Posted on 11 February 2018 | 8:00 am
“An anthropology professor at Princeton University allegedly used the n-word multiple times during a lecture this week, prompting several students to walk out as well as an expletive-laced in-class confrontation.
Several students told The Daily Princetonian that professor Lawrence Rosen used the word “n—-r” when asking a question Tuesday during his Anthropology 212 course, “Cultural Freedoms: Hate Speech, Blasphemy and Pornography.”
“What is worse, a white man punching a black man, or a white man calling a black man a n—-r?” Rosen allegedly said during a lecture on oppressive symbolism.”
I was teaching Judith Butler’s Excitable Speech last week. She asks the question: How do words wound? It is an essential question and she offers an answer: We are all constituted by language. We have identities and see ourselves as dignified persons. When someone addresses us and uses a word that has concrete historical connotations of denigration, such an address can undermine our own ability to define ourselves. Now it is true that no one can fully define themself. All of us have to deal with people and institutions and events that frustrate our efforts at self-definition. It is also true that such addresses are not always successful. We can, and often do, resist and even find power in countering the linguistic degradations by others. But this does not change the fact that words can undermine; they can get under our skin; and they can demean and denigrate. And yet, as powerful as words are—as like to violence as they may be—they still are not the same as a punch or a bullet. it is a good question that Professor Rosen asked his class.
I know in my class discussion about hate speech, most students used the shortened form n-word. One African American student was the first to say the full word out loud. And I know that I was unsure of whether to put the word into the room from out of the mouth of the professor.
Not having been there, I can’t judge the context and tone with which Professor Rosen employed the full n-word and apparently did so multiple times. Whether or not his use was necessary and justified, we do need to be able to have real discussions about deeply important and difficult questions. With that in mind, it is worth considering that at least one member of the faculty is supporting Professor Rosen. In a letter to the editor, anthropology department chair Carolyn Rouse argued that Rosen was right to use the n-word and that he was importantly trying to help the “students to move beyond their common sense” to see how culture has shaped their beliefs. —RB
“Importantly, why did Rosen’s example of a student wiping her feet on the American flag not elicit any anger, while the use of the N-word did? In a different setting — a different university for example — the student response might have been the reverse. A student wiping his or her feet on the American flag might have caused a riot. So, whose feelings should the law protect? And why? This is a critical question now before the courts. Should a baker, for instance, be allowed to refuse service to a gay couple because he or she finds homosexuality offensive or blasphemous? For students who would like to be able to answer those questions, for students who are interested in law for example, Rosen’s course helps do just that.

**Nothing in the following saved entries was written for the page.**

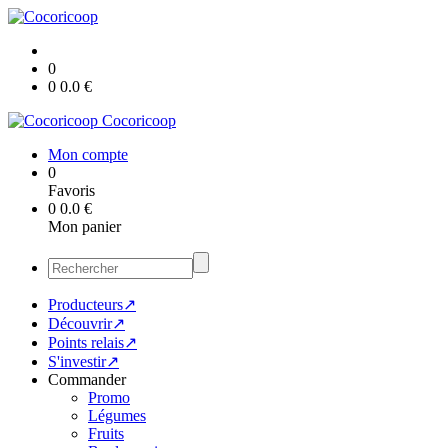
0
0
0.0
€
Cocoricoop
Mon compte
0
Favoris
0
0.0
€
Mon panier
Producteurs↗
Découvrir↗
Points relais↗
S'investir↗
Commander
Promo
Légumes
Fruits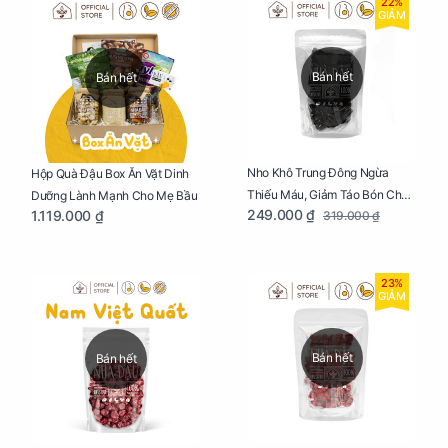
22%
GIẢM
Bán hết
Bán hết
Nho Khô Trung Đông Ngừa
Hộp Quà Đậu Box Ăn Vặt Dinh
Thiếu Máu, Giảm Táo Bón Cho
Dưỡng Lành Mạnh Cho Mẹ Bầu
249.000 ₫
1.119.000 ₫
319.000 ₫
Mẹ Bầu Túi 250g
23%
GIẢM
Bán hết
Bán hết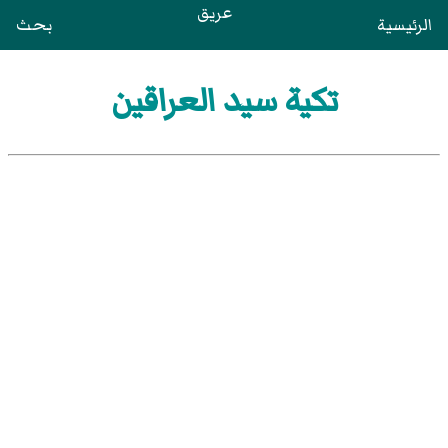
عريق
الرئيسية
بحث
تكية سيد العراقين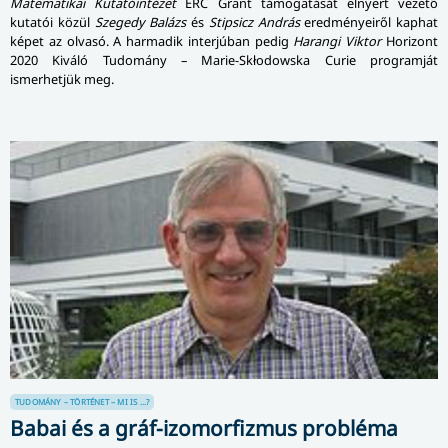
Matematikai Kutatóintézet
ERC Grant támogatását elnyert vezető
kutatói közül
Szegedy Balázs
és
Stipsicz András
eredményeiről kaphat
képet az olvasó. A harmadik interjúban pedig
Harangi Viktor
Horizont
2020 Kiváló Tudomány – Marie-Skłodowska Curie programját
ismerhetjük meg.
TUDOMÁNY – TÖRTÉNET – MI IS ...?
Babai és a gráf-izomorfizmus probléma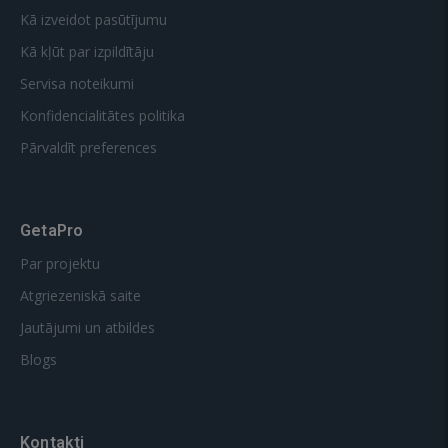
Kā izveidot pasūtījumu
Kā kļūt par izpildītāju
Servisa noteikumi
Konfidencialitātes politika
Pārvaldīt preferences
GetaPro
Par projektu
Atgriezeniskā saite
Jautājumi un atbildes
Blogs
Kontakti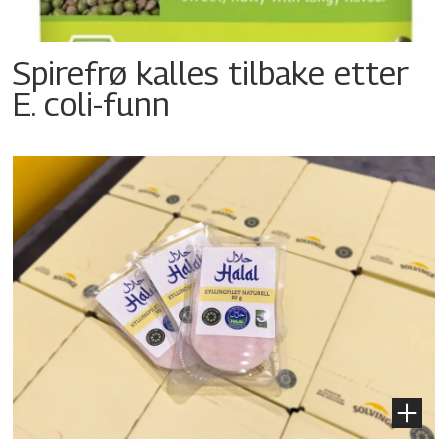
Spirefrø kalles tilbake etter
E. coli-funn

In the last two years academic institutions have been caricatured as liberal bastions for snowflakes. Actually, that has never been the case. In the Department of Anthropology, for example, our entire pedagogical mission has never been about reaffirming the political points of view of the day, right or left. Our goal is to get students to move beyond their common sense to see how culture has shaped their beliefs and emotions. If our students leave our classes knowing exactly what they knew when they entered, then we didn’t do our jobs.”